* _The task_
From the material below, list every line containing "Folha".

* _Data records_
==*==
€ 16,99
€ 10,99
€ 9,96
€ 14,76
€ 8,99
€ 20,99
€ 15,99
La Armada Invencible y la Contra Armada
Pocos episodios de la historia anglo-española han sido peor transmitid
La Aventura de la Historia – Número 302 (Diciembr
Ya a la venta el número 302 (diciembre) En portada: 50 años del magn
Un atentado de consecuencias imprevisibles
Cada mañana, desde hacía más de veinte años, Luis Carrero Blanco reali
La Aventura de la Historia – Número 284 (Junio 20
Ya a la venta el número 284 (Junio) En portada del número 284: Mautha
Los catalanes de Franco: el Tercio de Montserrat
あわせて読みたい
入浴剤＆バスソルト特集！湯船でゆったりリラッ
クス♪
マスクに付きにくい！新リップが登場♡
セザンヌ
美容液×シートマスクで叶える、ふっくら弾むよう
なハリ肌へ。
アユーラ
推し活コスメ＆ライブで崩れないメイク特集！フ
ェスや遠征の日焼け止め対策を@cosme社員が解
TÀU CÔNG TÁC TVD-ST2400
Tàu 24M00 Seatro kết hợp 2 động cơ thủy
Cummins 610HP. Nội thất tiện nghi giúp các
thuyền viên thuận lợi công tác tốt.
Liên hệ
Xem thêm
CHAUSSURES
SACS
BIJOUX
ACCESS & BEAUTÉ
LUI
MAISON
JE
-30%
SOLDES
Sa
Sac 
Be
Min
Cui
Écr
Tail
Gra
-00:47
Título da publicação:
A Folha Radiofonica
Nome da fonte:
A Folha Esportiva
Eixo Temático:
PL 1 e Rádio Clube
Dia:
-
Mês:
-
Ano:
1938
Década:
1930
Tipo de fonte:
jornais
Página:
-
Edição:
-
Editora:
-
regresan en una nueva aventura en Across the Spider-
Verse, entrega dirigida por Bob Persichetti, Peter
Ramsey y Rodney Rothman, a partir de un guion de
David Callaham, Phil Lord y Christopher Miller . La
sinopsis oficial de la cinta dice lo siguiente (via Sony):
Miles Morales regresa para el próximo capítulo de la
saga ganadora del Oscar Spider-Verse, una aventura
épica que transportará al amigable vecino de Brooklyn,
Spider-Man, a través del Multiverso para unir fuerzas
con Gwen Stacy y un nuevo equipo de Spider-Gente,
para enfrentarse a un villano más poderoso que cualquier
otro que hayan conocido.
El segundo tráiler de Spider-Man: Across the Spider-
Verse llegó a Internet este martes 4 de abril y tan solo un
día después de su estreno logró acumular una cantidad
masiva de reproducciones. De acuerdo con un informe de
==*==
* _Result_
A Folha Radiofonica
A Folha Esportiva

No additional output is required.